==== Supplied records ====
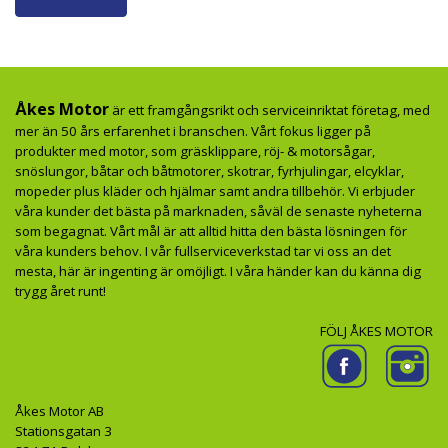
Åkes Motor
är ett framgångsrikt och serviceinriktat företag, med
mer än 50 års erfarenhet i branschen. Vårt fokus ligger på
produkter med motor, som gräsklippare, röj- & motorsågar,
snöslungor, båtar och båtmotorer, skotrar, fyrhjulingar, elcyklar,
mopeder plus kläder och hjälmar samt andra tillbehör. Vi erbjuder
våra kunder det bästa på marknaden, såväl de senaste nyheterna
som begagnat. Vårt mål är att alltid hitta den bästa lösningen för
våra kunders behov. I vår fullserviceverkstad tar vi oss an det
mesta, här är ingenting är omöjligt. I våra händer kan du känna dig
trygg året runt!
FÖLJ ÅKES MOTOR
Åkes Motor AB
Stationsgatan 3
====
Starting at the line that contains "våra kunders behov.", retype every line through the end of the records exactly, and nothing else.

▶ Solution for this task
våra kunders behov. I vår fullserviceverkstad tar vi oss an det
mesta, här är ingenting är omöjligt. I våra händer kan du känna dig
trygg året runt!
FÖLJ ÅKES MOTOR
Åkes Motor AB
Stationsgatan 3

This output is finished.